▶ Raw data
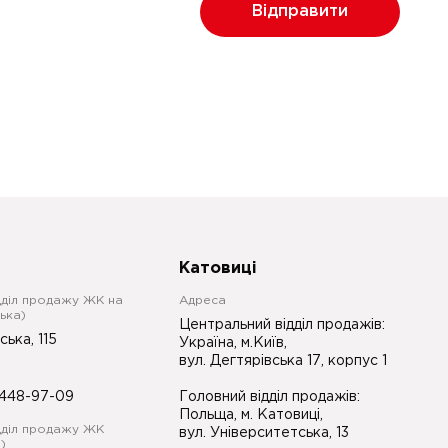
Відправити
Катовиці
дділ продажу ЖК на
Адреса
ька)
Центральний відділ продажів:
ська, 115
Україна, м.Київ,
вул. Дегтярівська 17, корпус 1
448-97-09
Головний відділ продажів:
Польща, м. Катовиці,
дділ продажу ЖК
вул. Університетська, 13
)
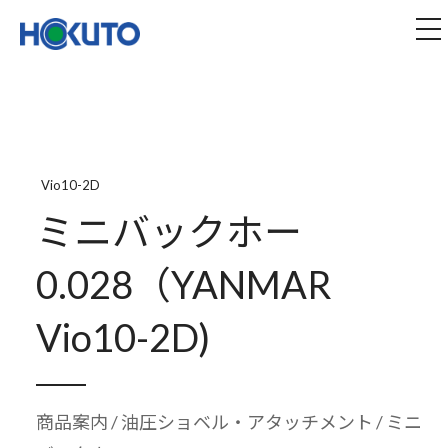
株式会社ほくとう｜建設機械のレンタル・販売
tog
Vio10-2D
ミニバックホー
0.028（YANMAR
Vio10-2D)
商品案内
/
油圧ショベル・アタッチメント
/ ミニ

▶ Exercise
Give the listing again word for word, but drop every picture.

▶ Your solution
Відправити
Катовиці
дділ продажу ЖК на
Адреса
ька)
Центральний відділ продажів:
ська, 115
Україна, м.Київ,
вул. Дегтярівська 17, корпус 1
448-97-09
Головний відділ продажів:
Польща, м. Катовиці,
дділ продажу ЖК
вул. Університетська, 13
)
株式会社ほくとう｜建設機械のレンタル・販売
tog
Vio10-2D
ミニバックホー
0.028（YANMAR
Vio10-2D)
商品案内
/
油圧ショベル・アタッチメント
/ ミニ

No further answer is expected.